Michel LÉGER : Varadero sur Seine pour flûte en ut & piano. Lafitan : P.L.2068.

Clin d’œil à la musique cubaine et particulièrement à la « salsa », cette pièce de niveau élémentaire alterne musique européenne et passage plus spécifiquement cubain, décliné par la flûte qui est accompagnée par le « montuno » du piano.  L’auteur indique qu’il s’agit d’un « bel exercice de pédagogie musicale ».  Une fois les difficultés surmontées, les interprètes devraient trouver un grand plaisir à jouer cette musique.

 

Fabrice LUCATO : Valse des fées

Fabrice LUCATO : Valse des fées pour flûte en ut & piano. Lafitan : P.L.2064.

De niveau préparatoire, cette charmante Valse des fées est conforme à son titre. Signalons la présence d’une « cadence » qui permet au jeune flûtiste de donner libre cours à son tempérament musical.

 

Michel NIERENBERGER : Soirée à Trianon

Michel NIERENBERGER : Soirée à Trianon pour flûte en ut & piano ou clavecin ou orgue (positif).  Lafitan : P.L.2015.

Ce charmant « Tempo di minuetto » est une évocation, non un pastiche. Il convie les instrumentistes à se promener dans l’édifice par des méandres harmoniques fort bienvenus. Les différentes possibilités d’accompagnement pourront être l’occasion de faire découvrir combien le langage expressif bien spécifique du piano, du clavecin et de l’orgue conduisent à interpréter différemment la partie de flûte.  En bref, il s’agit d’une pièce fort intéressante, tant pas son écriture que par les possibilités qu’elle ouvre.

 

Romancine pour flûte en ut & piano

Christine MARTY-LEJON : Romancine pour flûte en ut & piano. Lafitan : P.L.1808.

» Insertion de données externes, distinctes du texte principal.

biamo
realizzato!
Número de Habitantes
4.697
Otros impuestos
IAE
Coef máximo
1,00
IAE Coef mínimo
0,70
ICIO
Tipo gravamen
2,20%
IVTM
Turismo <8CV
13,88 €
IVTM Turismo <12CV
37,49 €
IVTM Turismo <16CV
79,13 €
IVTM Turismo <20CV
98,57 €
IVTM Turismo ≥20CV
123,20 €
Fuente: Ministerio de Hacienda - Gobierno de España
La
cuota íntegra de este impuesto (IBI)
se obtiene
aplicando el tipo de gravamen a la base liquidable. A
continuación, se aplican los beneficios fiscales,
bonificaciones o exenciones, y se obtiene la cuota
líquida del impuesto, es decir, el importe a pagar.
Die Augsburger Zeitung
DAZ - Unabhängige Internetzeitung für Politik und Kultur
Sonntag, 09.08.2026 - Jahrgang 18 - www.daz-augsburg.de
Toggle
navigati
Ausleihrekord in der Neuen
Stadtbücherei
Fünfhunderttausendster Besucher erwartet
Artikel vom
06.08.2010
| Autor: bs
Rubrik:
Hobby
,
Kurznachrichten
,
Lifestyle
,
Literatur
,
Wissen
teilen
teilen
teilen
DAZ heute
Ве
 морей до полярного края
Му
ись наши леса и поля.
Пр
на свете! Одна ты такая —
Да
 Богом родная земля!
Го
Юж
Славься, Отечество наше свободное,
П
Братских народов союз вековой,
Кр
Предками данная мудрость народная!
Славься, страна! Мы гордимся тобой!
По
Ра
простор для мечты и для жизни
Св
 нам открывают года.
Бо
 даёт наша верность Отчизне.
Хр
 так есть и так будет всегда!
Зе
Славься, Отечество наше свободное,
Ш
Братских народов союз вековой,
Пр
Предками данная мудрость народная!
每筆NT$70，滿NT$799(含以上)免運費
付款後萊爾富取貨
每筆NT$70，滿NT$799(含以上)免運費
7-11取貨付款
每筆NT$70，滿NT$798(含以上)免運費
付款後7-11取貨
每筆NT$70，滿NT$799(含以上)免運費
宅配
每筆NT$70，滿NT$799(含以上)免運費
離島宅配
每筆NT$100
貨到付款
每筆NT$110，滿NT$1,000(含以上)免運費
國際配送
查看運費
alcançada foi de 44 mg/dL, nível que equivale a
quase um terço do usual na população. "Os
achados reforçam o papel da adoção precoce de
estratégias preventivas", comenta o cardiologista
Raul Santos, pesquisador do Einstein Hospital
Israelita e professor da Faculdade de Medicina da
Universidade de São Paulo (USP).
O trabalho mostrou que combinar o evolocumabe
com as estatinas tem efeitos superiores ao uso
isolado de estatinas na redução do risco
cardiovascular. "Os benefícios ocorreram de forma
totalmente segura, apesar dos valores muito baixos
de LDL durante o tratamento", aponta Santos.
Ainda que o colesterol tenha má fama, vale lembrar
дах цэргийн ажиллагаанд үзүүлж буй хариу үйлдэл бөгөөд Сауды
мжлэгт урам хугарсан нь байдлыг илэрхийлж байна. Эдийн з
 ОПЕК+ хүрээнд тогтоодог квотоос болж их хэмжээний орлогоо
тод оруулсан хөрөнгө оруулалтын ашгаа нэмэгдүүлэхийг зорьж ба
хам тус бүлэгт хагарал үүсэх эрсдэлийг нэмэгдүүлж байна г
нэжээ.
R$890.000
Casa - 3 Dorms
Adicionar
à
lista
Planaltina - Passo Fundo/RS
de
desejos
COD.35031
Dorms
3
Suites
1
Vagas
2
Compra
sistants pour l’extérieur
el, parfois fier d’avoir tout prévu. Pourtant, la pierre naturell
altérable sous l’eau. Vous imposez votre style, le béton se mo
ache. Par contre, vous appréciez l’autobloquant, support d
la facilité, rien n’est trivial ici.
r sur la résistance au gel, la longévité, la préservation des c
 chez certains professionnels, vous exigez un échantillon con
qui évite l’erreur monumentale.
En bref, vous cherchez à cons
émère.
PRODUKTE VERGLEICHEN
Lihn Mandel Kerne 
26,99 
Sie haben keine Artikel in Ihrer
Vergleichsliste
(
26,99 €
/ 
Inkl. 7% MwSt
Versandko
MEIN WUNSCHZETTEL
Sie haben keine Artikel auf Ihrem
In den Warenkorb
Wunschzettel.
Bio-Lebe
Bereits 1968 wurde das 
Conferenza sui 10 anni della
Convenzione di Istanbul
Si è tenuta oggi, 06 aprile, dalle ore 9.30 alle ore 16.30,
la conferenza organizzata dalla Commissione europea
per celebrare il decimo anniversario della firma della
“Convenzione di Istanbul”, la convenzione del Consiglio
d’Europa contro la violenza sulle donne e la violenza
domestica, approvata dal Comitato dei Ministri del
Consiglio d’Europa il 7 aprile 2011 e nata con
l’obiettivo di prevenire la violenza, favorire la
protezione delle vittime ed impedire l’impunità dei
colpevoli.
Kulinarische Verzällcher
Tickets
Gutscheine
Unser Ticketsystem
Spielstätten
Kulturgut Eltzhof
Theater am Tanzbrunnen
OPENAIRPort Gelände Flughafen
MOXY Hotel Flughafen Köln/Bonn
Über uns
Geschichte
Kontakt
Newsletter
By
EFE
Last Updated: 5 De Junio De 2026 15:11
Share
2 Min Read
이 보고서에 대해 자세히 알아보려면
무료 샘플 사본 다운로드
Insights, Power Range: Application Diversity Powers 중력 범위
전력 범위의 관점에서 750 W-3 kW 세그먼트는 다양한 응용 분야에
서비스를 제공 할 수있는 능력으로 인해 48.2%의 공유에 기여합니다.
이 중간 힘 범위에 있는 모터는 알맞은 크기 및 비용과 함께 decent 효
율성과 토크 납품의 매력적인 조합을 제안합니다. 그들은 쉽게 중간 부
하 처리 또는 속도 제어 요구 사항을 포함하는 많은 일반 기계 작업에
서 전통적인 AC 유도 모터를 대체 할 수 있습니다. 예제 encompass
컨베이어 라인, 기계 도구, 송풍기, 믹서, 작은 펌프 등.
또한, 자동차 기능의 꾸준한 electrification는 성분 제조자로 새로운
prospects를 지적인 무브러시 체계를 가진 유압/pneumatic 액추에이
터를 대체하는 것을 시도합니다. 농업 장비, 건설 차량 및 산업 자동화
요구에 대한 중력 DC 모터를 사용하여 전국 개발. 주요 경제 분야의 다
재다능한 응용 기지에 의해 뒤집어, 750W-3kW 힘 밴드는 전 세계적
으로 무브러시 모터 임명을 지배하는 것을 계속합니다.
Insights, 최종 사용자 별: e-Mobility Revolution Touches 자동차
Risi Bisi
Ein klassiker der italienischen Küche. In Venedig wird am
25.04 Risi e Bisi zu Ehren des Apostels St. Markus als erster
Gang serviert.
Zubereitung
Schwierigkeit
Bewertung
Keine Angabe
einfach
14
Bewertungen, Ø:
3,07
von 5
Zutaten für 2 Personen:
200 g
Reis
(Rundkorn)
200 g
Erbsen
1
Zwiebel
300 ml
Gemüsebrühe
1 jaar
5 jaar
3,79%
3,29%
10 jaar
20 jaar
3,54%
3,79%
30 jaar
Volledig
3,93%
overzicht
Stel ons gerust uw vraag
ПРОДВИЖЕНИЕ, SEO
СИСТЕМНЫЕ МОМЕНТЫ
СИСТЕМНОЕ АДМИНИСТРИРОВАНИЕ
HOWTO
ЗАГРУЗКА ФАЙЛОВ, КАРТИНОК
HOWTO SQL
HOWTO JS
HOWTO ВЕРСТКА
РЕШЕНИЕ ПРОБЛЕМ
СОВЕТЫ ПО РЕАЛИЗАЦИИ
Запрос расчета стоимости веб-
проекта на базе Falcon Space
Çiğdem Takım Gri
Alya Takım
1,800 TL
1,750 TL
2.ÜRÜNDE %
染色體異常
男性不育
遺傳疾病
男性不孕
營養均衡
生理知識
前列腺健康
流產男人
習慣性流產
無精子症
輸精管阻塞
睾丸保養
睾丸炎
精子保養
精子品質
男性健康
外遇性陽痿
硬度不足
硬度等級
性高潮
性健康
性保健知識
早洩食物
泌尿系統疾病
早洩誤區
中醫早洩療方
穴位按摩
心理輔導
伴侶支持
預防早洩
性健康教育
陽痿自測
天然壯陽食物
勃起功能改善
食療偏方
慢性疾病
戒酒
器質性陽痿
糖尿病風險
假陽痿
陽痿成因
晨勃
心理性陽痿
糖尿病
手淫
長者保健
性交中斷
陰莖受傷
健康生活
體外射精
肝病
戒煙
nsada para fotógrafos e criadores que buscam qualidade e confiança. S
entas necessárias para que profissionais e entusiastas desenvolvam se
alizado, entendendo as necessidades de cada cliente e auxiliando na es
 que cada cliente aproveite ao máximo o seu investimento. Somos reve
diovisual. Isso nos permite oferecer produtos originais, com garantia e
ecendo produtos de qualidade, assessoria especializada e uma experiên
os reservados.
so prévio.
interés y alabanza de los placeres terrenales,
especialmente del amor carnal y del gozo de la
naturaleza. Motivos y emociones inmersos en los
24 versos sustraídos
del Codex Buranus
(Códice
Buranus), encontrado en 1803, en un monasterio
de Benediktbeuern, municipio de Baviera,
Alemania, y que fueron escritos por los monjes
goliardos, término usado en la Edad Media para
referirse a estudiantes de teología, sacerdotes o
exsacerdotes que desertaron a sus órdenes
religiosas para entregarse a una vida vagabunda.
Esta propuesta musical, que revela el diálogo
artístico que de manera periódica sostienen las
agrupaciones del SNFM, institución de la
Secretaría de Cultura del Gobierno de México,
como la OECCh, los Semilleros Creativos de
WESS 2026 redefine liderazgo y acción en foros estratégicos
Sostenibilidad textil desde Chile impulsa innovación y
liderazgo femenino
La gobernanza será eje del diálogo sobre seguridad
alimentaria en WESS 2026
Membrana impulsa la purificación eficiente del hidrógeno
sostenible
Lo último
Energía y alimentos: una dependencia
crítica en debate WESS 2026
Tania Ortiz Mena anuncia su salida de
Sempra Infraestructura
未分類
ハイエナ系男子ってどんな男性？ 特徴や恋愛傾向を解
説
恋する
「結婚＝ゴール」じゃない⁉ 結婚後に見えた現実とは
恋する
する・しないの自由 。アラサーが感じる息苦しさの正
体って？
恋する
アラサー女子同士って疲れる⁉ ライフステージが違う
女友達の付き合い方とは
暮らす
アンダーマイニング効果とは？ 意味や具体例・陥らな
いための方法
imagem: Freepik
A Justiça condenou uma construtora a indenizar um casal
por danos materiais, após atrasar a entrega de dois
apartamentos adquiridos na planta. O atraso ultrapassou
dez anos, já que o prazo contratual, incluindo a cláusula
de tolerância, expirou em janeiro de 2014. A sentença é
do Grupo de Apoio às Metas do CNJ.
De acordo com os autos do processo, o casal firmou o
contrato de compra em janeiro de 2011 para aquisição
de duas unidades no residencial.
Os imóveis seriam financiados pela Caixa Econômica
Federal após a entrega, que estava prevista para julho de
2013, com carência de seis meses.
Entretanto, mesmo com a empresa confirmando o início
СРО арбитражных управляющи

Bien que ce soit de façon libre, il s’agit de variations sur un thème à la fois simple et gracieux. Il y a là de quoi permettre à un flûtiste de niveau préparatoire d’exprimer sa sensibilité tout en montrant sa technique. La partie de piano, souvent en contrechant, n’est guère difficile et sera confiée sans peine à un élève.

 

Porté par le vent

Blaise METTRAUX : Porté par le vent. Rhapsodie pour flûte & marimba.  Frédy Henry : FH 9186. Distr. Leduc.

Voici une œuvre très attachante d’un compositeur suisse au parcours très éclectique. Le titre évoque parfaitement l’ambiance de cette pièce exigeante techniquement mais qui comporte à la fois des parties lyriques et beaucoup plus rythmiques.

 

Sonate « à la princesse inconnue »

Guy PRINTEMPS : Sonate « à la princesse inconnue » pour flûte & piano. Combre : C06611.

Ce compositeur, né en 1947, définit lui-même sa musique comme « empreinte d’un certain mysticisme et volontairement émotionnelle ».  Il développe une modalité qui reconnaît la hiérarchie des hauteurs à l’intérieur d’un système.  Cette œuvre se déploie en trois mouvements, deux mouvements vifs encadrant un mouvement lent. Il s’agit d’une pièce exigeante et, en même temps, pleine de charme.